Security is never absolute, and I am a firm believer that we cannot enhance our own security without first understanding how to break it. This guy is the bug finder, who will fix the bug? Long story short --> chalk one up for the whitehats!

And if dude wasn't white? Well .. I'm not touching that with a ten foot pole-arm +1 even.

just my .02
peace'n'reallylouddrumandbass ;P

-Mars

Re:Paranoia

[Fallingcow]

They could be instilling real terror on a daily basis but they're not! Hell, even failed attempts to blow up stuff would instil terror as it would confirm that they are still trying! It doesn't make any sense, unless they're simply not as powerful as we are being led to believe, in which case why are the politicians still trying to take away our freedoms?

BINGO.

Been saying this since ~6 months after 9/11.

Rummy also told us that A.Q. had several super-high-tech underground bases in Afghanistan, any one of which would have made Cobra Commander or Dr. Evil proud. Did you see the diagrams of them that the Whitehouse produced? It was some hilarious bullshit.

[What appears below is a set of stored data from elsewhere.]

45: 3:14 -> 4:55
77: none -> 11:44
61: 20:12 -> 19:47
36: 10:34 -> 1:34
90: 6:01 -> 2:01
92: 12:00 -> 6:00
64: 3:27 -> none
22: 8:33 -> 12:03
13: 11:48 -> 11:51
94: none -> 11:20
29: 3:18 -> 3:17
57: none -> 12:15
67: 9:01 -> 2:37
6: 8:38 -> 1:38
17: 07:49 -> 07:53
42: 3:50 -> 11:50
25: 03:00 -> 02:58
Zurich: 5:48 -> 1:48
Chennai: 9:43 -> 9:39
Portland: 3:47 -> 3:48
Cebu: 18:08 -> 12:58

The lying didn't start with Iraq. A lot of people have forgotten, I think, the degree to which the Bush administration was spewing what should have been easily exposed as lies (I guess a lot of people fell for them; if Bush has achieved nothing else, he's convinced me that people are, on average, way, way dumber than I thought they were) since 9/12/01. They lied to hype up the war in Afghanistan, and they lied to exaggerate Al Qaeda's ability to project meaningful force into the U.S. Remember them saying how there were dozens or hundreds of "sleeper cells" here just waiting to be activated? What happened to that? They certainly haven't found any (thought they did a couple of times, turned out that they were just incompetent as usual) nor have we been attacked again, and they've stopped talking about it.

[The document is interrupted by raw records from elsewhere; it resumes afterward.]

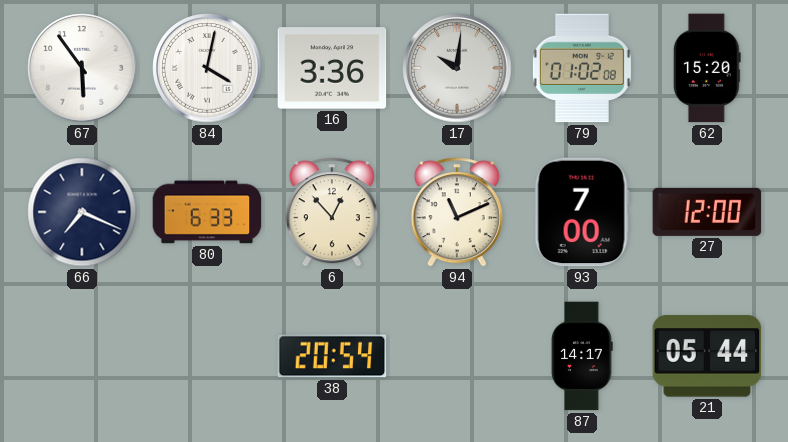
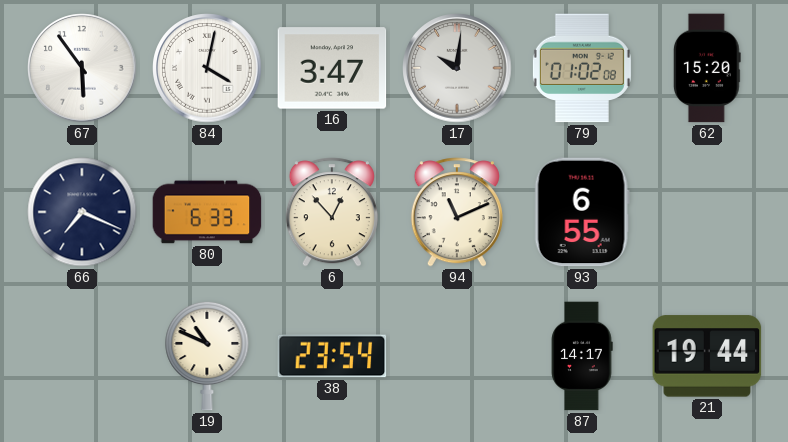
16: 3:36 -> 3:47
93: 7:00 -> 6:55
27: 12:00 -> none
19: none -> 10:49
38: 20:54 -> 23:54
21: 05:44 -> 19:44
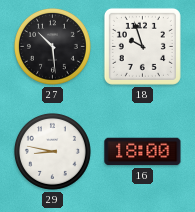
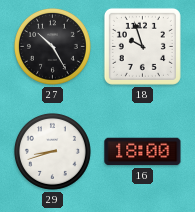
27: 10:29 -> 10:25
29: 8:47 -> 8:42
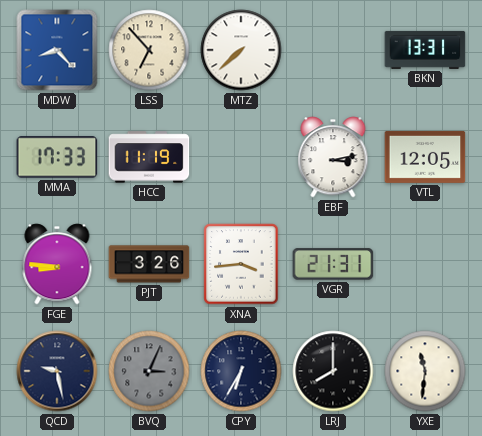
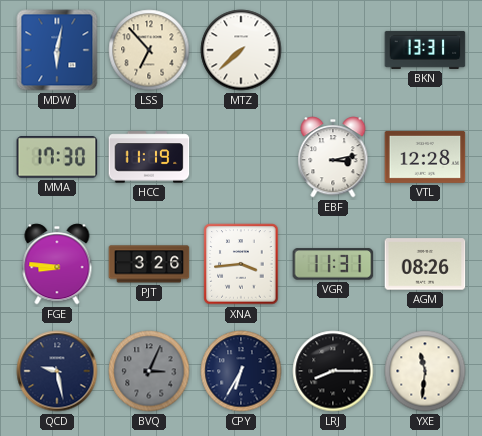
MDW: 8:23 -> 6:02
MMA: 17:33 -> 17:30
VTL: 12:05 -> 12:28
VGR: 21:31 -> 11:31
AGM: none -> 08:26
LRJ: 8:00 -> 8:15
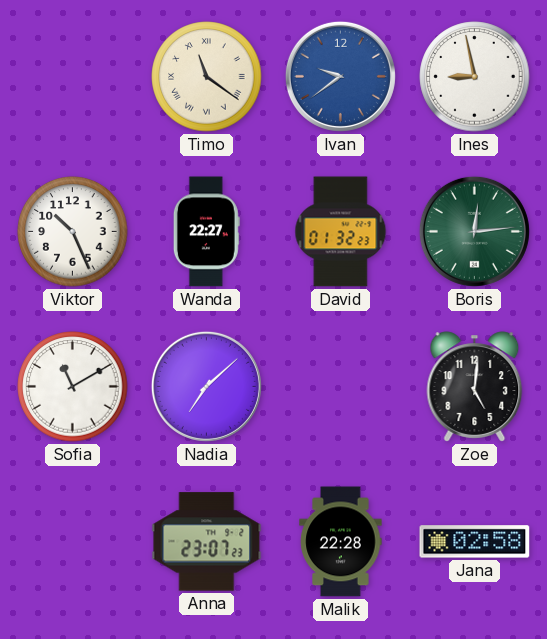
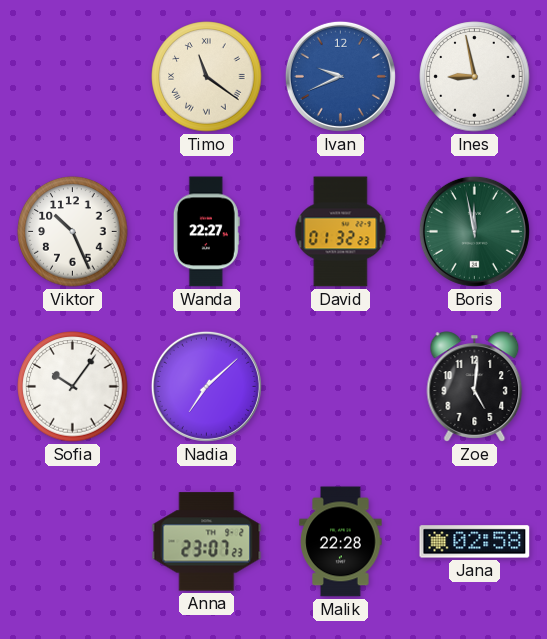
Ivan: 9:39 -> 9:41
Boris: 12:14 -> 11:58
Sofia: 11:10 -> 10:06
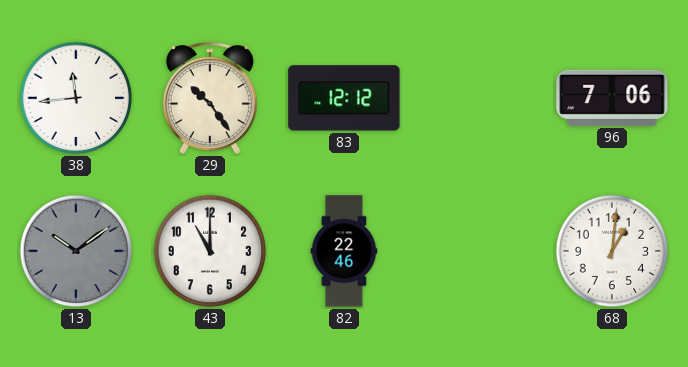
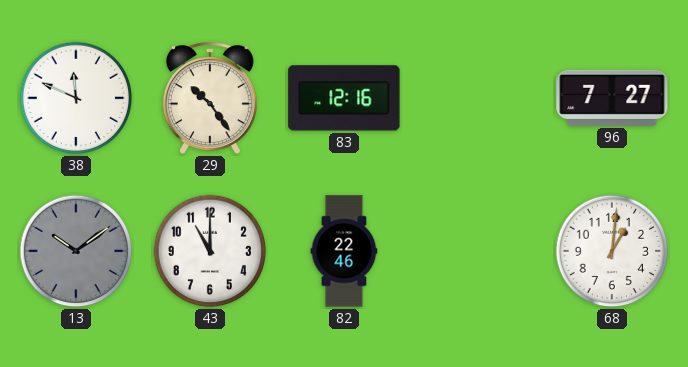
38: 11:44 -> 11:49
83: 12:12 -> 12:16
96: 7:06 -> 7:27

Remember the short-lived "Total Information Awareness" office whose first public message was to encourage U.S. citizens to spy on their neighbors? Ha!

This administration has been lying to us and manipulating us from the beginning. The willingness of most people here to accept it has convinced me that, excepting the unlikely chance that education will be overhauled, the dream of America is doomed. The country may survive, but our ideals, which began slowly dying as soon as the ink on the Constitution had dried, are dead, and cannot be saved in our lifetimes.

It turned out that We the People were just too dumb (or were made to be too dumb) to handle it. Let it be said that the final blow was struck by mass ignorance and apathy.